* WHAT THIS TASK INVOLVES *
If a record contains a picture, leave the picture out and copy everything else exactly.

* INPUT RECORDS *
+++++

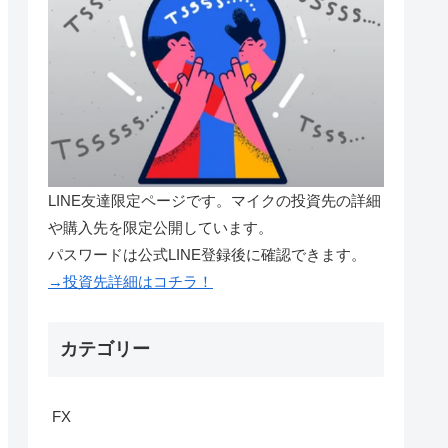
LINE友達限定ページです。マイクの投資先の詳細
や購入先を限定公開しています。
パスワードは公式LINE登録後に確認できます。
→投資先詳細はコチラ！
カテゴリー
FX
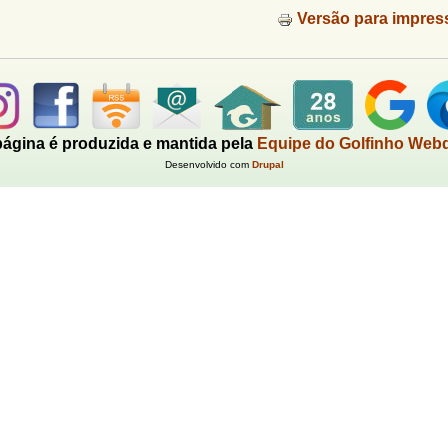
Versão para impres
página é produzida e mantida pela
Equipe do Golfinho Web
Desenvolvido com
Drupal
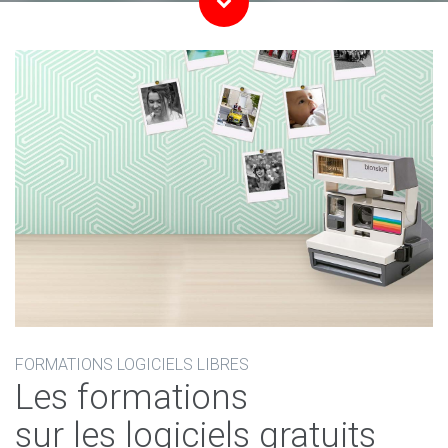
FORMATIONS LOGICIELS LIBRES
Les formations
sur les logiciels gratuits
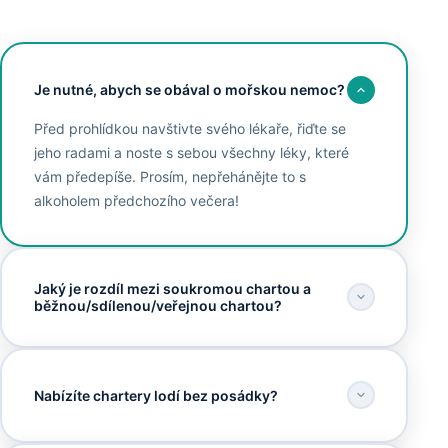
Je nutné, abych se obával o mořskou nemoc?
Před prohlídkou navštivte svého lékaře, řiďte se
jeho radami a noste s sebou všechny léky, které
vám předepíše. Prosím, nepřehánějte to s
alkoholem předchozího večera!
Jaký je rozdíl mezi soukromou chartou a
běžnou/sdílenou/veřejnou chartou?
Nabízíte chartery lodí bez posádky?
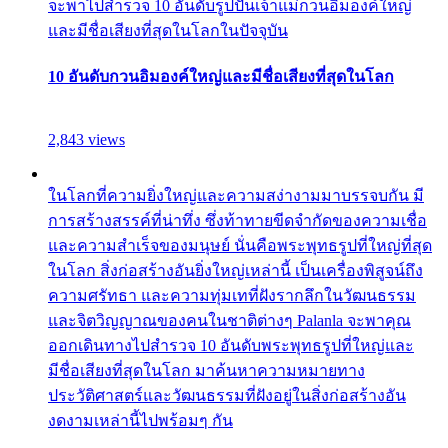
จะพาไปสำรวจ 10 อันดับรูปปั้นเจ้าแม่กวนอิมองค์ใหญ่
และมีชื่อเสียงที่สุดในโลกในปัจจุบัน
10 อันดับกวนอิมองค์ใหญ่และมีชื่อเสียงที่สุดในโลก
2,843 views
ในโลกที่ความยิ่งใหญ่และความสง่างามมาบรรจบกัน มี
การสร้างสรรค์ที่น่าทึ่ง ซึ่งท้าทายขีดจำกัดของความเชื่อ
และความสำเร็จของมนุษย์ นั่นคือพระพุทธรูปที่ใหญ่ที่สุด
ในโลก สิ่งก่อสร้างอันยิ่งใหญ่เหล่านี้ เป็นเครื่องพิสูจน์ถึง
ความศรัทธา และความทุ่มเทที่ฝังรากลึกในวัฒนธรรม
และจิตวิญญาณของคนในชาติต่างๆ Palanla จะพาคุณ
ออกเดินทางไปสำรวจ 10 อันดับพระพุทธรูปที่ใหญ่และ
มีชื่อเสียงที่สุดในโลก มาค้นหาความหมายทาง
ประวัติศาสตร์และวัฒนธรรมที่ฝังอยู่ในสิ่งก่อสร้างอัน
งดงามเหล่านี้ไปพร้อมๆ กัน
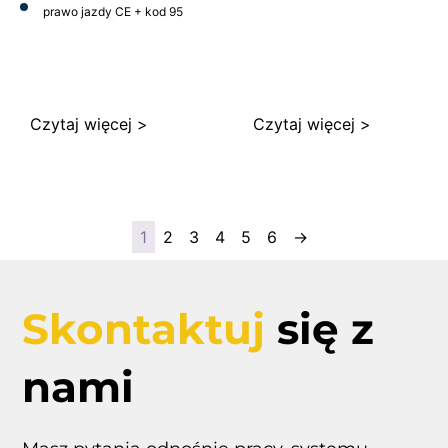
prawo jazdy CE + kod 95
Czytaj więcej >
Czytaj więcej >
1
2
3
4
5
6
→
Skontaktuj
się z
nami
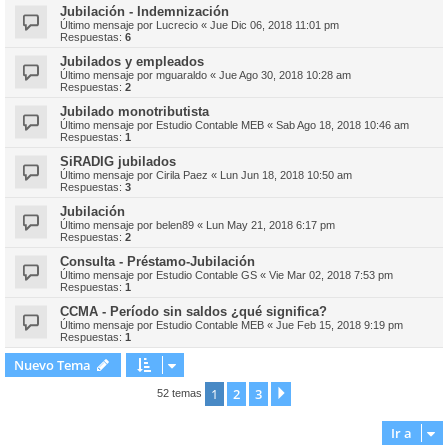
Jubilación - Indemnización
Último mensaje por
Lucrecio
«
Jue Dic 06, 2018 11:01 pm
Respuestas:
6
Jubilados y empleados
Último mensaje por
mguaraldo
«
Jue Ago 30, 2018 10:28 am
Respuestas:
2
Jubilado monotributista
Último mensaje por
Estudio Contable MEB
«
Sab Ago 18, 2018 10:46 am
Respuestas:
1
SiRADIG jubilados
Último mensaje por
Cirila Paez
«
Lun Jun 18, 2018 10:50 am
Respuestas:
3
Jubilación
Último mensaje por
belen89
«
Lun May 21, 2018 6:17 pm
Respuestas:
2
Consulta - Préstamo-Jubilación
Último mensaje por
Estudio Contable GS
«
Vie Mar 02, 2018 7:53 pm
Respuestas:
1
CCMA - Período sin saldos ¿qué significa?
Último mensaje por
Estudio Contable MEB
«
Jue Feb 15, 2018 9:19 pm
Respuestas:
1
Nuevo Tema
1
2
3
Siguiente
52 temas
Ir a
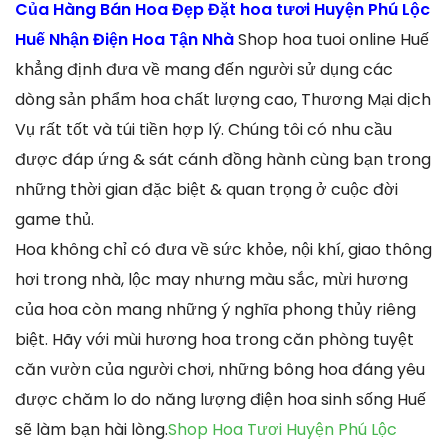
Của Hàng Bán Hoa Đẹp Đặt hoa tươi Huyện Phú Lộc
Huế Nhận Điện Hoa Tận Nhà
Shop hoa tuoi online Huế
khẳng định đưa về mang đến người sử dụng các
dòng sản phẩm hoa chất lượng cao, Thương Mại dịch
Vụ rất tốt và túi tiền hợp lý. Chúng tôi có nhu cầu
được đáp ứng & sát cánh đồng hành cùng bạn trong
những thời gian đặc biệt & quan trọng ở cuộc đời
game thủ.
Hoa không chỉ có đưa về sức khỏe, nội khí, giao thông
hơi trong nhà, lộc may nhưng màu sắc, mừi hương
của hoa còn mang những ý nghĩa phong thủy riêng
biệt. Hãy với mùi hương hoa trong căn phòng tuyệt
căn vườn của người chơi, những bông hoa đáng yêu
được chăm lo do năng lượng điện hoa sinh sống Huế
sẽ làm bạn hài lòng.
Shop Hoa Tươi Huyện Phú Lộc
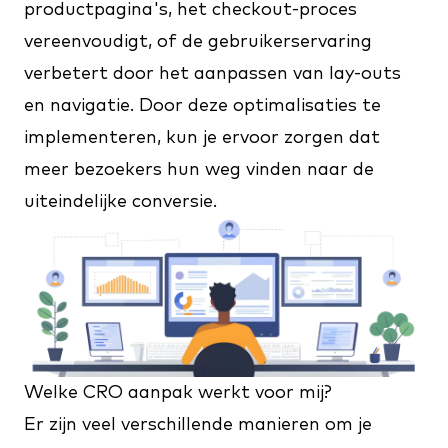
productpagina's, het checkout-proces
vereenvoudigt, of de gebruikerservaring
verbetert door het aanpassen van lay-outs
en navigatie. Door deze optimalisaties te
implementeren, kun je ervoor zorgen dat
meer bezoekers hun weg vinden naar de
uiteindelijke conversie.
Welke CRO aanpak werkt voor mij?
Er zijn veel verschillende manieren om je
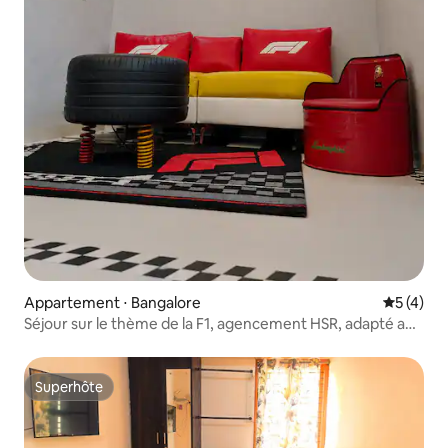
Appartement ⋅ Bangalore
Évaluatio
5 (4)
Séjour sur le thème de la F1, agencement HSR, adapté aux
couples, climatisation, 1 chambre
Superhôte
Superhôte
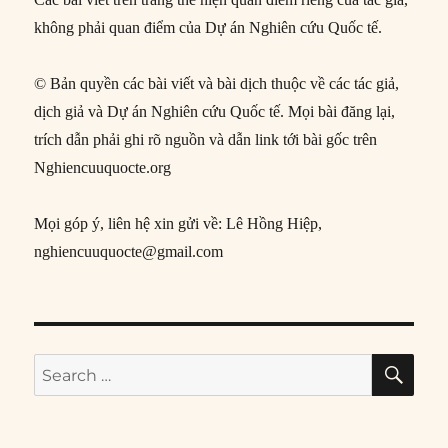
không phải quan điểm của Dự án Nghiên cứu Quốc tế.
© Bản quyền các bài viết và bài dịch thuộc về các tác giả,
dịch giả và Dự án Nghiên cứu Quốc tế. Mọi bài đăng lại,
trích dẫn phải ghi rõ nguồn và dẫn link tới bài gốc trên
Nghiencuuquocte.org
Mọi góp ý, liên hệ xin gửi về: Lê Hồng Hiệp,
nghiencuuquocte@gmail.com
SE
Search
for:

+++++

* SOLUTION *
LINE友達限定ページです。マイクの投資先の詳細
や購入先を限定公開しています。
パスワードは公式LINE登録後に確認できます。
→投資先詳細はコチラ！
カテゴリー
FX
Versão para impres
página é produzida e mantida pela
Equipe do Golfinho Web
Desenvolvido com
Drupal
FORMATIONS LOGICIELS LIBRES
Les formations
sur les logiciels gratuits
Je nutné, abych se obával o mořskou nemoc?
Před prohlídkou navštivte svého lékaře, řiďte se
jeho radami a noste s sebou všechny léky, které
vám předepíše. Prosím, nepřehánějte to s
alkoholem předchozího večera!
Jaký je rozdíl mezi soukromou chartou a
běžnou/sdílenou/veřejnou chartou?
Nabízíte chartery lodí bez posádky?
จะพาไปสำรวจ 10 อันดับรูปปั้นเจ้าแม่กวนอิมองค์ใหญ่
และมีชื่อเสียงที่สุดในโลกในปัจจุบัน
10 อันดับกวนอิมองค์ใหญ่และมีชื่อเสียงที่สุดในโลก
2,843 views
ในโลกที่ความยิ่งใหญ่และความสง่างามมาบรรจบกัน มี
การสร้างสรรค์ที่น่าทึ่ง ซึ่งท้าทายขีดจำกัดของความเชื่อ
และความสำเร็จของมนุษย์ นั่นคือพระพุทธรูปที่ใหญ่ที่สุด
ในโลก สิ่งก่อสร้างอันยิ่งใหญ่เหล่านี้ เป็นเครื่องพิสูจน์ถึง
ความศรัทธา และความทุ่มเทที่ฝังรากลึกในวัฒนธรรม
และจิตวิญญาณของคนในชาติต่างๆ Palanla จะพาคุณ
ออกเดินทางไปสำรวจ 10 อันดับพระพุทธรูปที่ใหญ่และ
มีชื่อเสียงที่สุดในโลก มาค้นหาความหมายทาง
ประวัติศาสตร์และวัฒนธรรมที่ฝังอยู่ในสิ่งก่อสร้างอัน
งดงามเหล่านี้ไปพร้อมๆ กัน
prawo jazdy CE + kod 95
Czytaj więcej >
Czytaj więcej >
1
2
3
4
5
6
→
Skontaktuj
się z
nami
Jubilación - Indemnización
Último mensaje por
Lucrecio
«
Jue Dic 06, 2018 11:01 pm
Respuestas:
6
Jubilados y empleados
Último mensaje por
mguaraldo
«
Jue Ago 30, 2018 10:28 am
Respuestas:
2
Jubilado monotributista
Último mensaje por
Estudio Contable MEB
«
Sab Ago 18, 2018 10:46 am
Respuestas:
1
SiRADIG jubilados
Último mensaje por
Cirila Paez
«
Lun Jun 18, 2018 10:50 am
Respuestas:
3
Jubilación
Último mensaje por
belen89
«
Lun May 21, 2018 6:17 pm
Respuestas:
2
Consulta - Préstamo-Jubilación
Último mensaje por
Estudio Contable GS
«
Vie Mar 02, 2018 7:53 pm
Respuestas:
1
CCMA - Período sin saldos ¿qué significa?
Último mensaje por
Estudio Contable MEB
«
Jue Feb 15, 2018 9:19 pm
Respuestas:
1
Nuevo Tema
1
2
3
Siguiente
52 temas
Ir a
Của Hàng Bán Hoa Đẹp Đặt hoa tươi Huyện Phú Lộc
Huế Nhận Điện Hoa Tận Nhà
Shop hoa tuoi online Huế
khẳng định đưa về mang đến người sử dụng các
dòng sản phẩm hoa chất lượng cao, Thương Mại dịch
Vụ rất tốt và túi tiền hợp lý. Chúng tôi có nhu cầu
được đáp ứng & sát cánh đồng hành cùng bạn trong
những thời gian đặc biệt & quan trọng ở cuộc đời
game thủ.
Hoa không chỉ có đưa về sức khỏe, nội khí, giao thông
hơi trong nhà, lộc may nhưng màu sắc, mừi hương
của hoa còn mang những ý nghĩa phong thủy riêng
biệt. Hãy với mùi hương hoa trong căn phòng tuyệt
căn vườn của người chơi, những bông hoa đáng yêu
được chăm lo do năng lượng điện hoa sinh sống Huế
sẽ làm bạn hài lòng.
Shop Hoa Tươi Huyện Phú Lộc
productpagina's, het checkout-proces
vereenvoudigt, of de gebruikerservaring
verbetert door het aanpassen van lay-outs
en navigatie. Door deze optimalisaties te
implementeren, kun je ervoor zorgen dat
meer bezoekers hun weg vinden naar de
uiteindelijke conversie.
Welke CRO aanpak werkt voor mij?
Er zijn veel verschillende manieren om je
Appartement ⋅ Bangalore
Évaluatio
5 (4)
Séjour sur le thème de la F1, agencement HSR, adapté aux
couples, climatisation, 1 chambre
Superhôte
Superhôte
không phải quan điểm của Dự án Nghiên cứu Quốc tế.
© Bản quyền các bài viết và bài dịch thuộc về các tác giả,
dịch giả và Dự án Nghiên cứu Quốc tế. Mọi bài đăng lại,
trích dẫn phải ghi rõ nguồn và dẫn link tới bài gốc trên
Nghiencuuquocte.org
Mọi góp ý, liên hệ xin gửi về: Lê Hồng Hiệp,
nghiencuuquocte@gmail.com
SE
Search
for:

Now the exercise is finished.